What this task involves:
Each entry is to be given again word for word; images are dropped.

─── Data section ───

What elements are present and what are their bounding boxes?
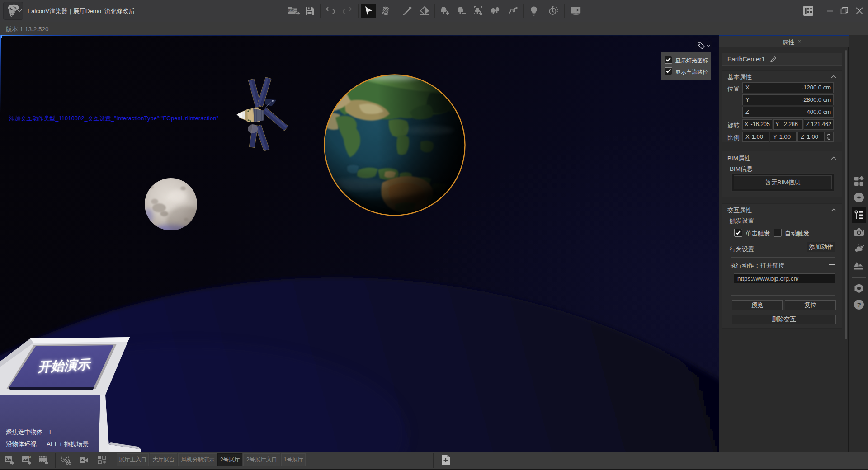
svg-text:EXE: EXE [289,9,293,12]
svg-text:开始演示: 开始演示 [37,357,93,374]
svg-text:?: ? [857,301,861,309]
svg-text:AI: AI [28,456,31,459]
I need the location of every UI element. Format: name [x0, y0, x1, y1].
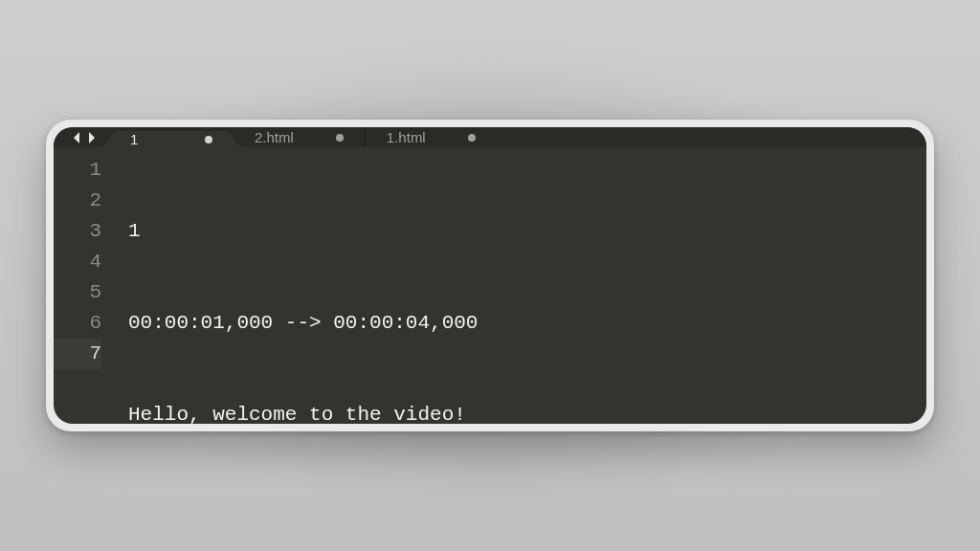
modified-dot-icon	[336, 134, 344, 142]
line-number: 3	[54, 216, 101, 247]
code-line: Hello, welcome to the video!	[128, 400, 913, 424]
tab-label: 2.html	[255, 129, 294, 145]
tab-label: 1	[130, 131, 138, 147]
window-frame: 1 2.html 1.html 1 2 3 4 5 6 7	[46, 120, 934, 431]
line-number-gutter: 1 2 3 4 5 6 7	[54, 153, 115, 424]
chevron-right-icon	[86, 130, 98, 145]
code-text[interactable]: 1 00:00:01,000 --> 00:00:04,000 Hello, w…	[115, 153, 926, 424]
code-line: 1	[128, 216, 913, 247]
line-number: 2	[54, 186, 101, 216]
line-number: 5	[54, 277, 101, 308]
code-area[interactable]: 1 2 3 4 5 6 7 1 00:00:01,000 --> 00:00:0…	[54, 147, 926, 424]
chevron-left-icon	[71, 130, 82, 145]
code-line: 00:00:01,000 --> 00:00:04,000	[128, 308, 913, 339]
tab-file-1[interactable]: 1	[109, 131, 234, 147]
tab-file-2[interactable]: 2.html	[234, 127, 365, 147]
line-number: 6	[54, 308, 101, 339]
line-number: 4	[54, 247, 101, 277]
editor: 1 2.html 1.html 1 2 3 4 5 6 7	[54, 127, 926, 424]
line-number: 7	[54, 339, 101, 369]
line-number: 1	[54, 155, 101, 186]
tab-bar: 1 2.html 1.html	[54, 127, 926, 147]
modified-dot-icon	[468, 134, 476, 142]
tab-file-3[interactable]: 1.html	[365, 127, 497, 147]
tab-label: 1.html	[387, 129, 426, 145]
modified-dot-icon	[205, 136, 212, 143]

───

Result:
What elements are present and what are their bounding boxes?
svg-text:EXE: EXE [289,9,293,12]
svg-text:开始演示: 开始演示 [37,357,93,374]
svg-text:?: ? [857,301,861,309]
svg-text:AI: AI [28,456,31,459]
I need the location of every UI element. Format: name [x0, y0, x1, y1].
modified-dot-icon	[336, 134, 344, 142]
line-number: 3	[54, 216, 101, 247]
code-line: Hello, welcome to the video!	[128, 400, 913, 424]
tab-label: 2.html	[255, 129, 294, 145]
tab-label: 1	[130, 131, 138, 147]
window-frame: 1 2.html 1.html 1 2 3 4 5 6 7	[46, 120, 934, 431]
line-number-gutter: 1 2 3 4 5 6 7	[54, 153, 115, 424]
chevron-right-icon	[86, 130, 98, 145]
code-text[interactable]: 1 00:00:01,000 --> 00:00:04,000 Hello, w…	[115, 153, 926, 424]
code-line: 1	[128, 216, 913, 247]
line-number: 2	[54, 186, 101, 216]
line-number: 5	[54, 277, 101, 308]
code-area[interactable]: 1 2 3 4 5 6 7 1 00:00:01,000 --> 00:00:0…	[54, 147, 926, 424]
chevron-left-icon	[71, 130, 82, 145]
code-line: 00:00:01,000 --> 00:00:04,000	[128, 308, 913, 339]
tab-file-1[interactable]: 1	[109, 131, 234, 147]
tab-file-2[interactable]: 2.html	[234, 127, 365, 147]
line-number: 6	[54, 308, 101, 339]
line-number: 4	[54, 247, 101, 277]
editor: 1 2.html 1.html 1 2 3 4 5 6 7	[54, 127, 926, 424]
line-number: 7	[54, 339, 101, 369]
line-number: 1	[54, 155, 101, 186]
tab-bar: 1 2.html 1.html	[54, 127, 926, 147]
modified-dot-icon	[468, 134, 476, 142]
tab-file-3[interactable]: 1.html	[365, 127, 497, 147]
tab-label: 1.html	[387, 129, 426, 145]
modified-dot-icon	[205, 136, 212, 143]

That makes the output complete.